▸ DIRECTIONS FOR THIS TASK
Only the pictures are to be left out; return the rest of the data exactly as it stands.

--- START ---

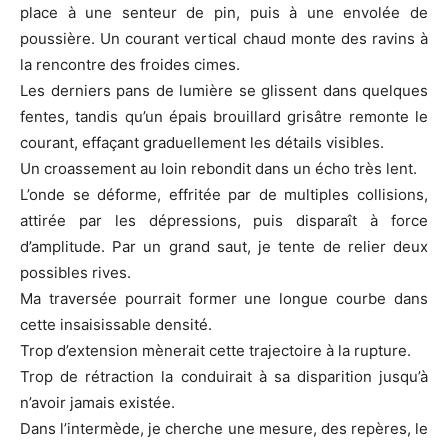
place à une senteur de pin, puis à une envolée de
poussière. Un courant vertical chaud monte des ravins à
la rencontre des froides cimes.
Les derniers pans de lumière se glissent dans quelques
fentes, tandis qu’un épais brouillard grisâtre remonte le
courant, effaçant graduellement les détails visibles.
Un croassement au loin rebondit dans un écho très lent.
L’onde se déforme, effritée par de multiples collisions,
attirée par les dépressions, puis disparaît à force
d’amplitude. Par un grand saut, je tente de relier deux
possibles rives.
Ma traversée pourrait former une longue courbe dans
cette insaisissable densité.
Trop d’extension mènerait cette trajectoire à la rupture.
Trop de rétraction la conduirait à sa disparition jusqu’à
n’avoir jamais existée.
Dans l’intermède, je cherche une mesure, des repères, le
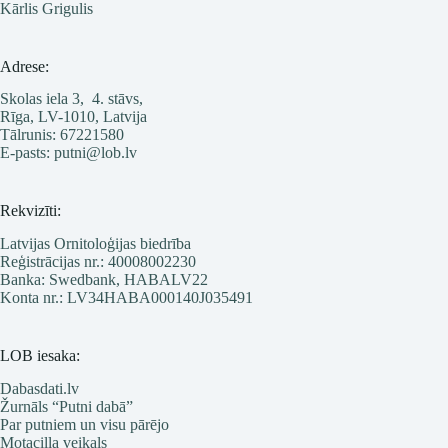
Kārlis Grigulis
Adrese:
Skolas iela 3, 4. stāvs,
Rīga, LV-1010, Latvija
Tālrunis: 67221580
E-pasts: putni@lob.lv
Rekvizīti:
Latvijas Ornitoloģijas biedrība
Reģistrācijas nr.: 40008002230
Banka: Swedbank, HABALV22
Konta nr.: LV34HABA000140J035491
LOB iesaka:
Dabasdati.lv
Žurnāls “Putni dabā”
Par putniem un visu pārējo
Motacilla veikals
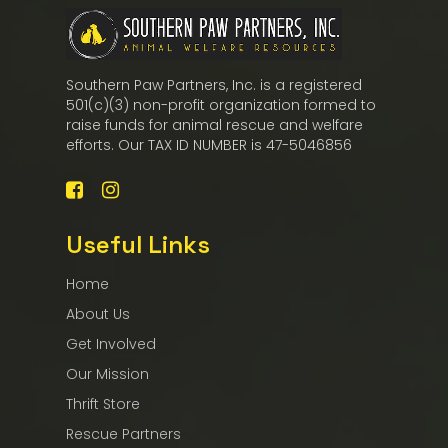
Southern Paw Partners, Inc. is a registered
501(c)(3) non-profit organization formed to
raise funds for animal rescue and welfare
efforts. Our TAX ID NUMBER is 47-5046856
Useful Links
Home
About Us
Get Involved
Our Mission
Thrift Store
Rescue Partners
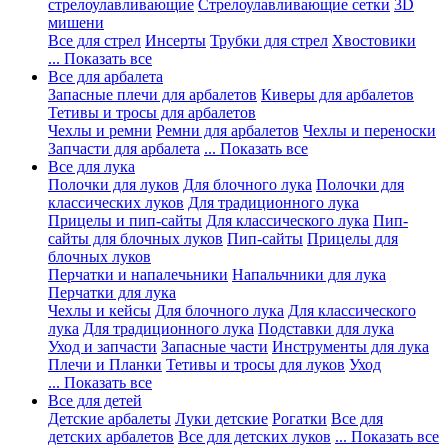
стрелоулавливающие
Стрелоулавливающие сетки
3D
мишени
Все для стрел
Инсерты
Трубки для стрел
Хвостовики
... Показать все
Все для арбалета
Запасные плечи для арбалетов
Киверы для арбалетов
Тетивы и тросы для арбалетов
Чехлы и ремни
Ремни для арбалетов
Чехлы и переноски
Запчасти для арбалета
... Показать все
Все для лука
Полочки для луков
Для блочного лука
Полочки для
классических луков
Для традиционного лука
Прицелы и пип-сайты
Для классического лука
Пип-
сайты для блочных луков
Пип-сайты
Прицелы для
блочных луков
Перчатки и напалечьники
Напальчники для лука
Перчатки для лука
Чехлы и кейсы
Для блочного лука
Для классического
лука
Для традиционного лука
Подставки для лука
Уход и запчасти
Запасные части
Инструменты для лука
Плечи и Планки
Тетивы и тросы для луков
Уход
... Показать все
Все для детей
Детские арбалеты
Луки детские
Рогатки
Все для
детских арбалетов
Все для детских луков
... Показать все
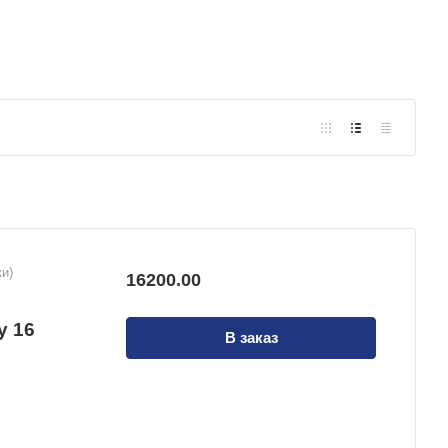
и)
16200.00
й
у 16
В заказ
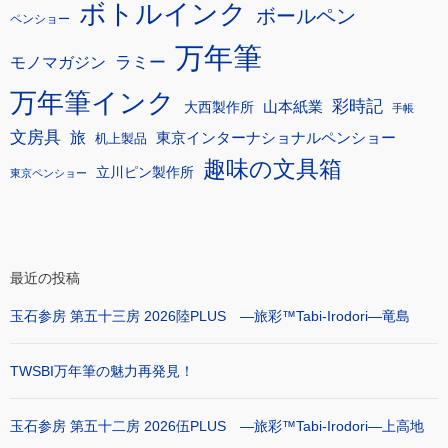
ボトルインク
ボールペン
ペンショー
万年筆
モノマガジン
ラミー
万年筆インク
彩時記
大西製作所
山本紙業
手帳
文房具
旅
東京インターナショナルペンショー
机上製品
趣味の文具箱
立川ピン製作所
東京ペンショー
最近の投稿
玉石参房 第五十三房 2026陸PLUS ―旅彩™Tabi-Irodori―竜島
TWSBI万年筆の魅力再発見！
玉石参房 第五十二房 2026伍PLUS ―旅彩™Tabi-Irodori―上高地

--- END ---

▸ WRITTEN SOLUTION
place à une senteur de pin, puis à une envolée de
poussière. Un courant vertical chaud monte des ravins à
la rencontre des froides cimes.
Les derniers pans de lumière se glissent dans quelques
fentes, tandis qu’un épais brouillard grisâtre remonte le
courant, effaçant graduellement les détails visibles.
Un croassement au loin rebondit dans un écho très lent.
L’onde se déforme, effritée par de multiples collisions,
attirée par les dépressions, puis disparaît à force
d’amplitude. Par un grand saut, je tente de relier deux
possibles rives.
Ma traversée pourrait former une longue courbe dans
cette insaisissable densité.
Trop d’extension mènerait cette trajectoire à la rupture.
Trop de rétraction la conduirait à sa disparition jusqu’à
n’avoir jamais existée.
Dans l’intermède, je cherche une mesure, des repères, le
Kārlis Grigulis
Adrese:
Skolas iela 3, 4. stāvs,
Rīga, LV-1010, Latvija
Tālrunis: 67221580
E-pasts: putni@lob.lv
Rekvizīti:
Latvijas Ornitoloģijas biedrība
Reģistrācijas nr.: 40008002230
Banka: Swedbank, HABALV22
Konta nr.: LV34HABA000140J035491
LOB iesaka:
Dabasdati.lv
Žurnāls “Putni dabā”
Par putniem un visu pārējo
Motacilla veikals
Southern Paw Partners, Inc. is a registered
501(c)(3) non-profit organization formed to
raise funds for animal rescue and welfare
efforts. Our TAX ID NUMBER is 47-5046856
Useful Links
Home
About Us
Get Involved
Our Mission
Thrift Store
Rescue Partners
стрелоулавливающие
Стрелоулавливающие сетки
3D
мишени
Все для стрел
Инсерты
Трубки для стрел
Хвостовики
... Показать все
Все для арбалета
Запасные плечи для арбалетов
Киверы для арбалетов
Тетивы и тросы для арбалетов
Чехлы и ремни
Ремни для арбалетов
Чехлы и переноски
Запчасти для арбалета
... Показать все
Все для лука
Полочки для луков
Для блочного лука
Полочки для
классических луков
Для традиционного лука
Прицелы и пип-сайты
Для классического лука
Пип-
сайты для блочных луков
Пип-сайты
Прицелы для
блочных луков
Перчатки и напалечьники
Напальчники для лука
Перчатки для лука
Чехлы и кейсы
Для блочного лука
Для классического
лука
Для традиционного лука
Подставки для лука
Уход и запчасти
Запасные части
Инструменты для лука
Плечи и Планки
Тетивы и тросы для луков
Уход
... Показать все
Все для детей
Детские арбалеты
Луки детские
Рогатки
Все для
детских арбалетов
Все для детских луков
... Показать все
и)
16200.00
й
у 16
В заказ
ボトルインク
ボールペン
ペンショー
万年筆
モノマガジン
ラミー
万年筆インク
彩時記
大西製作所
山本紙業
手帳
文房具
旅
東京インターナショナルペンショー
机上製品
趣味の文具箱
立川ピン製作所
東京ペンショー
最近の投稿
玉石参房 第五十三房 2026陸PLUS ―旅彩™Tabi-Irodori―竜島
TWSBI万年筆の魅力再発見！
玉石参房 第五十二房 2026伍PLUS ―旅彩™Tabi-Irodori―上高地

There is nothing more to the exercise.